A Magistrate taking cognizance of an offence on complaint shall examine upon oath the complainant and the witnesses present, if any, and the substance of such examination shall be reduced to writing and shall be signed by the complainant and the witnesses, and also by the Magistrate:

Provided that, when the complaint is made in writing, the Magistrate need not examine the complainant and the witnesses-

(a) If a public servant acting or purporting to act in the discharge of his official duties or a court has made the complaint; or

(b) If the Magistrate makes over the case for inquiry, or trial to another Magistrate under section 192:

Provided further that if the Magistrate makes over the case to another Magistrate under section 192 after examining the complainant and the witnesses, the latter Magistrate need not re-examine them.

203. Dismissal of complaint.

If, after considering the statements on oath (if any) of the complainant and of the witnesses and the result of the inquiry or investigation (if any) under section 202, the Magistrate is of opinion that there is no sufficient ground for proceeding, he shall dismiss the complaint, and in every such case he shall briefly record his reasons for so doing.

207. Supply to the accused of copy of police report and other documents.

In any case where the proceeding has been instituted on a police report, the Magistrate shall without delay furnish to the accused, free of cost, a copy of each of the following.

(i) The police report;

(ii) The first information report recorded under section 154:

(iii) The statements recorded under sub-section (3) of section 161 of all persons whom the prosecution proposes to examine as its witnesses, excluding there from any part in regard to which a request for such exclusion has been made by the police officer under sub- section (6) of section 173.

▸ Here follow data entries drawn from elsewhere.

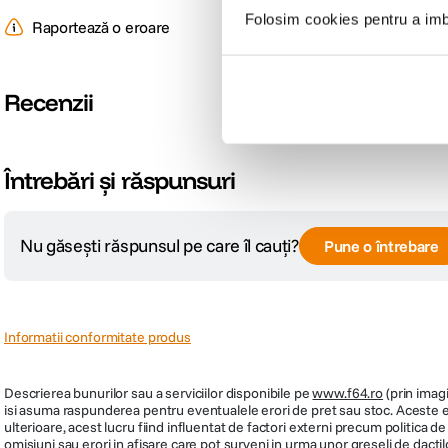
Folosim cookies pentru a imbu
Raportează o eroare
Recenzii
Întrebări și răspunsuri
Nu găsești răspunsul pe care îl cauți?
Pune o întrebare
Informatii conformitate produs
Descrierea bunurilor sau a serviciilor disponibile pe
www.f64.ro
(prin imagi
isi asuma raspunderea pentru eventualele erori de pret sau stoc. Aceste ero
ulterioare, acest lucru fiind influentat de factori externi precum politica 
omisiuni sau erori in afisare care pot surveni in urma unor greseli de dactil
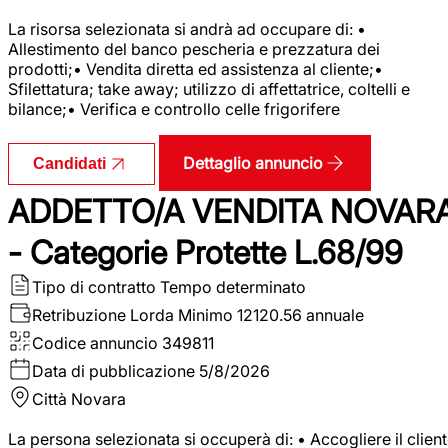
La risorsa selezionata si andrà ad occupare di: •
Allestimento del banco pescheria e prezzatura dei
prodotti;• Vendita diretta ed assistenza al cliente;•
Sfilettatura; take away; utilizzo di affettatrice, coltelli e
bilance;• Verifica e controllo celle frigorifere
Dettaglio annuncio
Candidati
ADDETTO/A VENDITA NOVAR
- Categorie Protette L.68/99
Tipo di contratto
Tempo determinato
Retribuzione Lorda
Minimo 12120.56 annuale
Codice annuncio
349811
Data di pubblicazione
5/8/2026
Città
Novara
La persona selezionata si occuperà di: • Accogliere il clien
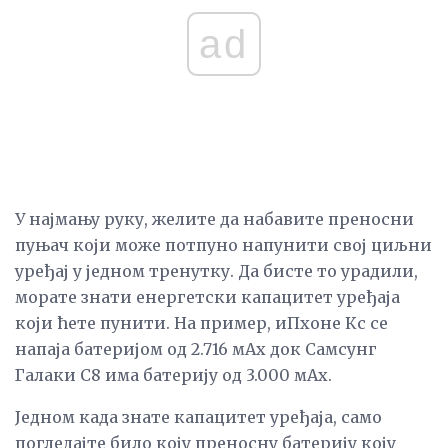
ad
У најмању руку, желите да набавите преносни
пуњач који може потпуно напунити свој циљни
уређај у једном тренутку. Да бисте то урадили,
морате знати енергетски капацитет уређаја
који ћете пунити. На пример, иПхоне Кс се
напаја батеријом од 2.716 мАх док Самсунг
Галаки С8 има батерију од 3.000 мАх.
Једном када знате капацитет уређаја, само
погледајте било коју преносну батерију коју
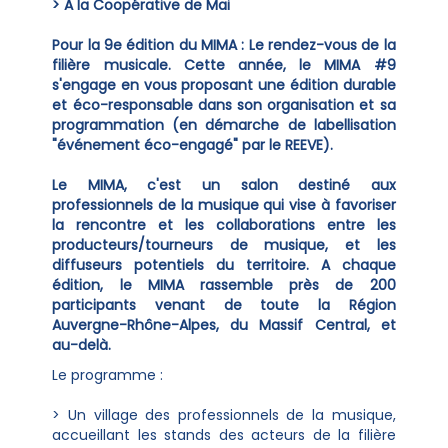
> A la Coopérative de Mai
Pour la 9e édition du MIMA : Le rendez-vous de la
filière musicale. Cette année, le MIMA #9
s'engage en vous proposant une édition durable
et éco-responsable dans son organisation et sa
programmation (en démarche de labellisation
"événement éco-engagé" par le REEVE).
Le MIMA, c'est un salon destiné aux
professionnels de la musique qui vise à favoriser
la rencontre et les collaborations entre les
producteurs/tourneurs de musique, et les
diffuseurs potentiels du territoire. A chaque
édition, le MIMA rassemble près de 200
participants venant de toute la Région
Auvergne-Rhône-Alpes, du Massif Central, et
au-delà.
Le programme :
> Un village des professionnels de la musique,
accueillant les stands des acteurs de la filière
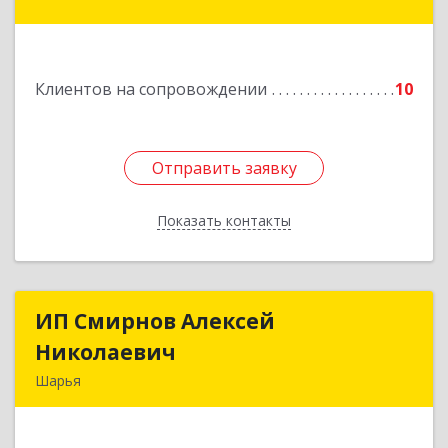
улица Краснухина, дом 6.
Подробнее
Клиентов на сопровождении
10
Отправить заявку
Отправить заявку
Показать контакты
Назад
ИП Смирнов Алексей
ИП Смирнов Алексей
Николаевич
Николаевич
Шарья
Подробнее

(iv) The confessions and statements, if any, recorded under section 164;

(v) Any other document or relevant extract thereof forwarded to the Magistrate with the police report under sub-section (5) of section 173:

Provided that the Magistrate may, after perusing any such part of a statement as is referred to in clause (iii) and considering the reasons given by the police officer for the request, direct that a copy of that part of the statement or of such portion thereof as the Magistrate thinks proper, shall be furnished to the accused:

Provided further that if the Magistrate is satisfied that any document referred to in Clause (v) is Voluminous, he shall, instead of furnishing the accused with a copy thereof’, direct that he will only be allowed to inspect it either personally or through pleader in court.

208. Supply of copies of statements and documents to accused in other cases triable by court of Session.

Where, in a case instituted otherwise than on a police report, it appears to the Magistrate issuing process under section 204 that the offence is triable exclusively by the Court of Session, the Magistrate shall without delay furnish to the accused, free of cost, a copy of each of the following.

(i) The statements recorded under section 200 or section 202, or all persons examined by the Magistrate;

(ii) The statements and confessions, if any, recorded under section 161 or section 164;

(iii) Any documents produced before the Magistrate on which the prosecution proposes to rely:

Provided that if the Magistrate is satisfied that any such document is voluminous, he shall, instead of furnishing the accused with a copy thereof, direct that he will only be allowed to inspect it either personally or through pleader in court.